Su amita le trajo una taza de chocolate muy espeso, que olía muy bien, y se lo puso en el comedero. Después echó dentro pedacitos de bizcocho.
—¡Come tú, mi niña, come tú! —le dijo, y se marchó, después de hacerle caricias y besarla en las alas.
En seguida vi pasar a «Fripoullet» entre los cajones, mirando a la cacatúa con ojos brillantes… De pronto se subió a un cajón.
—¡Aaaaa! ¡Aaaaa! —gritó aterrada «Chonchón».
Pero «Fripoullet» siguió tranquila su paseo por encima de los cajones, hasta llegar al que estaba junto a la percha. Miró a la cacatúa, un poco inquieta, y metió su hocico pecador en el chocolate.
—¡Aaaaa! ¡Aaaaa! —gritaba el pajarraco para asustarla.
Sí, sí; «Fripoullet» no se asusta… En su vida había comido un chocolate más exquisito… Al fin lo acabó todo, y sólo le faltaba rebañar la taza, cuando la otra tuvo una idea magnífica. Cantó:
«¡Santo Dios! ¡Santo fuerte! ¡Santo inmortal!» Entonces la gata miró asombrada, con los ojos muy abiertos… ¡Nunca había oído hablar a un pájaro!… Se tiró al suelo y corrió bufando a esconderse en un rincón del jardín.
La cacatúa gritaba:
—¡No hay chocolate! ¡No hay chocolate!
Al día siguiente vi a «Bicot» mirando la pecera, que estaba al sol en una ventana. Los peces dorados se movían dentro de la bola de cristal, y era muy bonito verlo.

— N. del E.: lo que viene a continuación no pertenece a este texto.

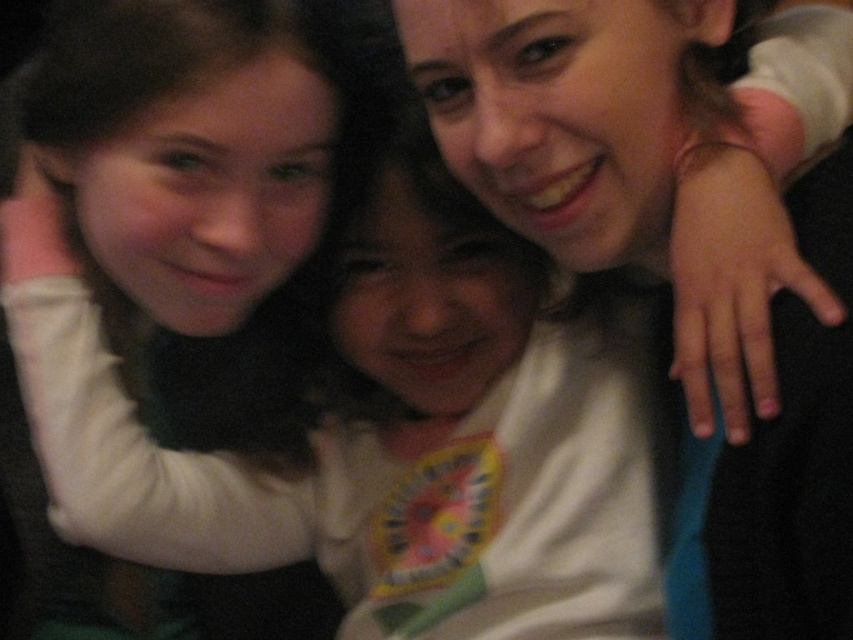 Can you confirm if white soft shirt at center is smaller than matte white shirt at upper right?

Actually, white soft shirt at center might be larger than matte white shirt at upper right.

From the picture: Can you confirm if white soft shirt at center is taller than matte white shirt at upper right?

Yes.

Describe the element at coordinates (390, 449) in the screenshot. I see `white soft shirt at center` at that location.

Where is `white soft shirt at center`? This screenshot has height=640, width=853. white soft shirt at center is located at coordinates (390, 449). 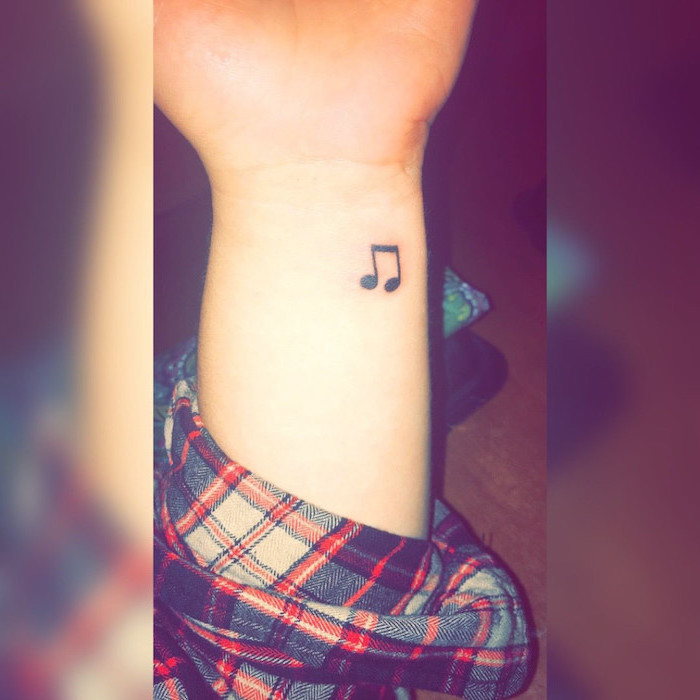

Pero «Bicot» no se contentó con eso, sino que salió a la ventana y metió el hocico, y la pata después, en la pecera para sacarlos… Salió el amiguito y no pasó más.
Hoy estaba yo en la puerta del jardín cuando ha pasado la criada negra, que me ha dicho muy enfadada:
—Dime, niña: ¿se puede saber para qué tenéis esa tropa de gatos?
—¿A ti qué te importa?
—Porque cuando hay limpieza y buenas ratoneras, no hacen falta gatos que cacen a los ratones…
—¡Serás tonta! Si no los cazan: los asustan nada más.
—Pues en casa no se contentan con dar sustos, sino que han sacado los peces de la pecera y se los han comido…
—¡Qué bribones!
—Y todos los días se toman el chocolate de la niña «Chonchón», y me comen las chuletas, y han mordiscado el queso y el jamón, y meten el hocico en el cazo de la leche… Y esto no puede seguir así… Niña Aramita se ha pasado llorando toda la mañana…
—¿Es otra cacatúa?
—¡Cállate, descarada! Cuando se tienen gatos mal criados hay que marcharse a vivir a la manigua… Y les dices a tus papás que o matan a los gatos o mi amita dará parte a la Policía, y se los tirarán al mar. Porque si se han figurado…
—Oye, oye, negra, que tú no sabes lo que dices…
—¡Chis! ¡A callar! Las niñas no hablan hasta que han acabado los mayores.
—Pues tendré que esperar a que te vayas, porque pareces una tarabilla… ¿Tienes más que echar a los gatos de tu casa?…
—Sí, sí; los he querido pegar, y me han arañado. ¡Ay, cómo me duele! ¡Qué «desgrasiaíta» soy!
—Pues, hija, ¡no te apuras tú poco por un arañazo! ¿Cuál ha sido?
—Un «gataso» negro que «parese» un demonio…
—Sí, es «Cocó». Tiene mal genio y no se deja coger… Pero otro día le arañas tú a él, y ya estáis en paz.